Spectral Thompson sampling
Pith reviewed 2026-05-10 12:55 UTC · model grok-4.3
The pith
Spectral Thompson sampling achieves a regret bound of order d sqrt(T log N) for graph-structured bandits.
A machine-rendered reading of the paper's core claim, the machinery that carries it, and where it could break.
Core claim
In the graph bandit setting where the expected payoff of each arm is smooth across neighboring nodes, the SpectralTS algorithm attains a high-probability regret bound of d sqrt(T ln N). The quantity d is the effective dimension of the graph, T is the time horizon, and N is the total number of arms. This scaling matches the best known results for the problem while supplying a computationally lighter alternative to prior algorithms.
What carries the argument
Spectral Thompson Sampling (SpectralTS), which uses the graph's spectral structure to enforce payoff smoothness across neighboring nodes and to reduce the problem to an effective dimension d.
If this is right
- Regret stays sublinear in T and grows only with the effective dimension d rather than the full number of arms N.

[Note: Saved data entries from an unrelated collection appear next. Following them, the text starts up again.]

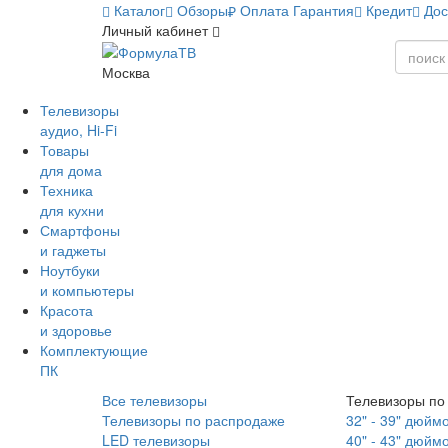
Каталог
Обзоры
Оплата
Гарантия
Кредит
Дос
Личный кабинет
Москва
Телевизоры
аудио, Hi-Fi
Товары
для дома
Техника
для кухни
Смартфоны
и гаджеты
Ноутбуки
и компьютеры
Красота
и здоровье
Комплектующие
ПК
Все телевизоры
Телевизоры по
Телевизоры по распродаже
32" - 39" дюйм
LED телевизоры
40" - 43" дюйм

- The algorithm applies to large-scale recommender systems and advertising where choices can be arranged on a graph.
- Computational cost remains practical as N increases because the method avoids explicit dependence on the full arm count.
- Performance on synthetic and real data matches or exceeds that of standard Thompson sampling and other baselines.
Where Pith is reading between the lines
- The same spectral reduction could be applied to other bandit algorithms such as UCB when rewards are graph-smooth.
- If the underlying graph must be learned from data, the regret bound would need an extra term that accounts for graph estimation error.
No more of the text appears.